What we thought people wanted was basically "co-creation". We moved legal mountains over licensing stems, derivative works, sharing of UGC by audiences... and working with artists/producers to "capture" their workflow, reduce it to a rule set and stuff it into a smartphone (which they really didn't like for the same good reasons Aboriginal Aussies have around photography).
<Skip really complex psychological and philosophical stuff about identity, identification, art, attribution and social participation>
What people _actually_ want is "definitive form" (deferred form only works in dietetic contexts like video games =- thus procedural audio is a thing, whereas reactive music is not - although Kent Jolly and the Spore guys almost proved that wrong, and games still seems the natural home of algorithmic music).
Put it this way... everyone likes the idea of a "write your own story" game - games have infinite outcomes depending on what the user (player) does.
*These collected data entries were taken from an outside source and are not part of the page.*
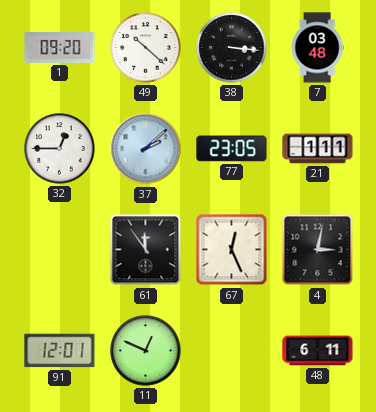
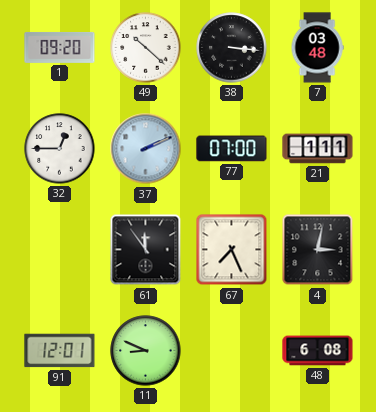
37: 2:08 -> 2:11
77: 23:05 -> 07:00
67: 12:26 -> 7:26
11: 12:49 -> 8:49
48: 6:11 -> 6:08
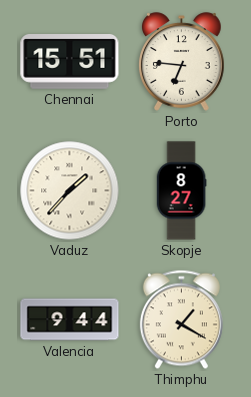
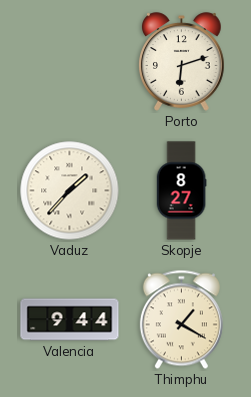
Chennai: 15:51 -> none
Porto: 6:46 -> 6:12
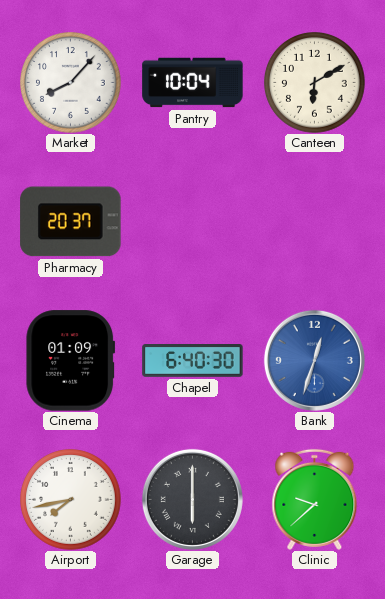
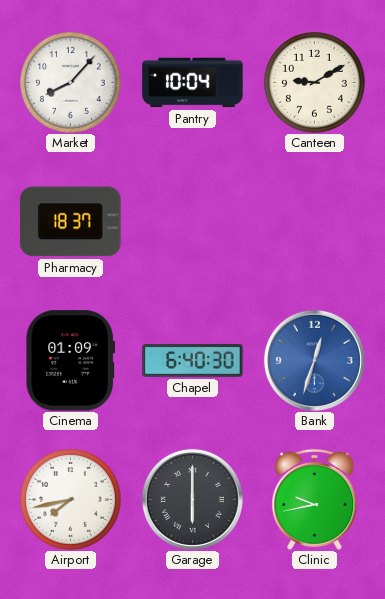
Canteen: 6:10 -> 9:10
Pharmacy: 20:37 -> 18:37
Clinic: 9:38 -> 9:43
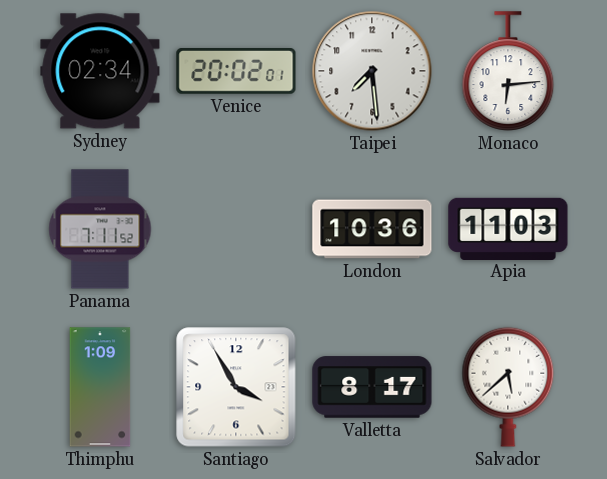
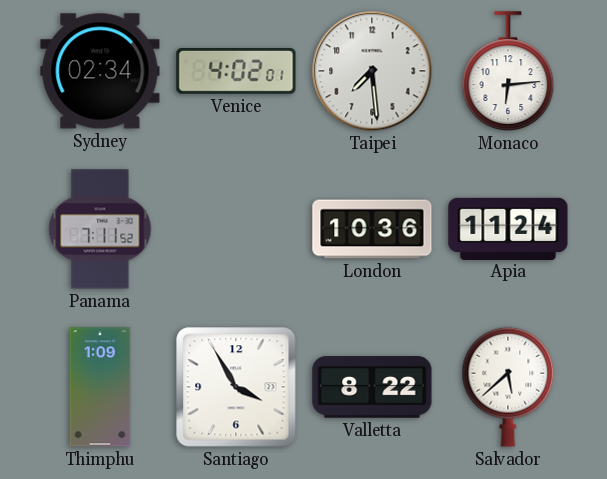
Venice: 20:02 -> 4:02
Apia: 11:03 -> 11:24
Valletta: 8:17 -> 8:22
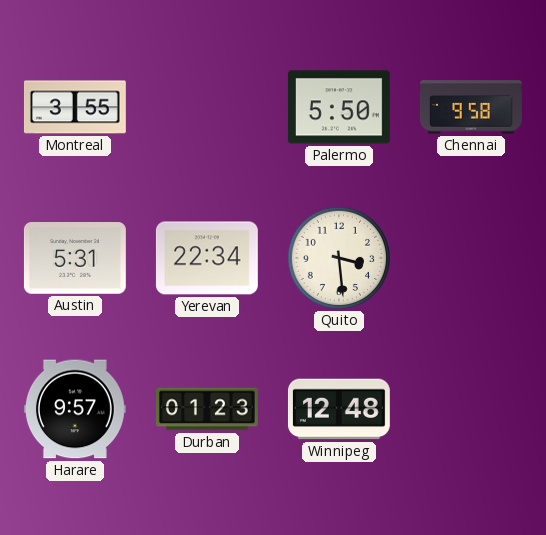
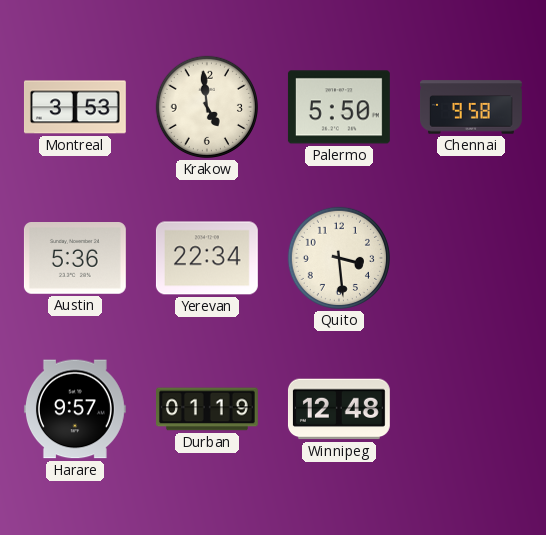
Montreal: 3:55 -> 3:53
Krakow: none -> 4:59
Austin: 5:31 -> 5:36
Durban: 01:23 -> 01:19
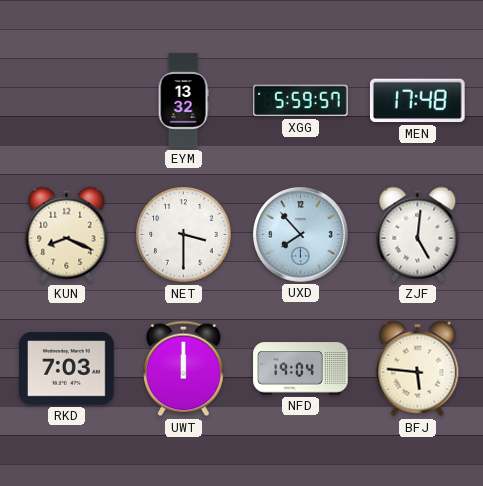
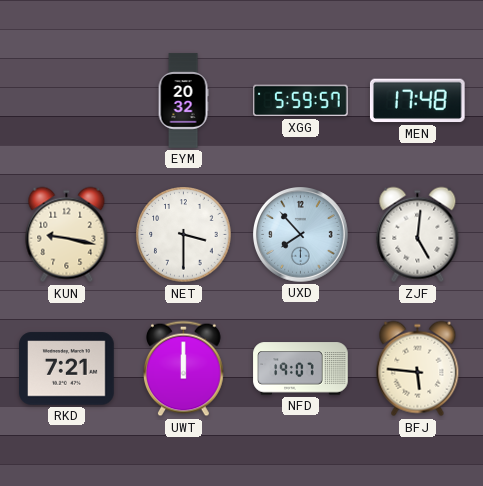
EYM: 13:32 -> 20:32
KUN: 8:19 -> 9:17
RKD: 7:03 -> 7:21
NFD: 19:04 -> 19:07
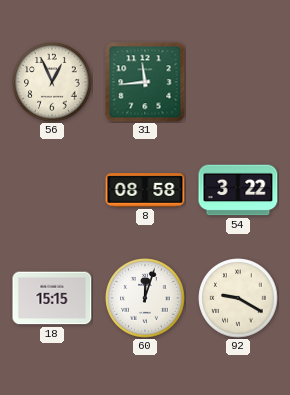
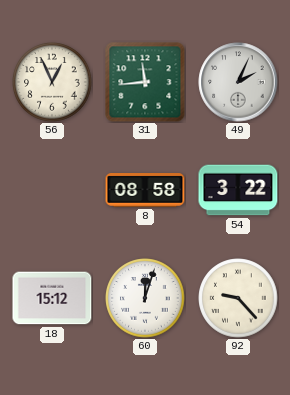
49: none -> 2:04
18: 15:15 -> 15:12
92: 9:20 -> 9:23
Deferred form works there. But you can't make that work with film. I don't want a Star Wars where each time I watch it I get surprised: maybe Darth Vader and Luke _do_ rule galaxy as father and son, or Luke does a paternity test and it turns out "You're NOT my father!".
I want a Star Wars where everything in the universe is as I remember and like it, so I can watch it over and get satisfaction. I want my psychological "noo-noo" to play with. That's how people listen to music, and ultimately it's what they want - even if they say they want interactive smartphone music. This is why market research is a waste of money unless you grok the culture. You can ask them. You can build it. And they still don't come.
(BTW, I think this may be first and only post-mortem of RJDJ)
Listeners want definitive form most of the time, but what about "music for airports" or for elevators, etc. where a piece should be non-repetitive and yet last for as long as possible?
And what about creators / composers? Did they show any interest at the time?
Sure that's a thing. Waaay back I built a system to go in Harrods department store and in other supermarkets, basically SBCs of similar grunt to Raspberry Pi's now, running Csound. I made generative scores to create sound effects and ambient music all day long. That company, The Sound Agency, is still going AFAIK.
> And what about creators / composers? Did they show any interest at the time?
Well of course. But here's where I have to bite my lip, because to be honest they don't always.. well artists. Eno obviously gets it. Guy coined the "Generative music" thing in so many ways... but Eno actually releases recordings. He selects the good stuff and puts it out as definitive form. I've always argued that's a different art form from what we were doing in the Shoreditch arts hacker scene back in 2005-2012. We were releasing stuff as code, so songs and albums in Supercollider or Pure Data - very much inspired by the German demo scene where it was common to release music as a .exe and each time you run it you get something a little different.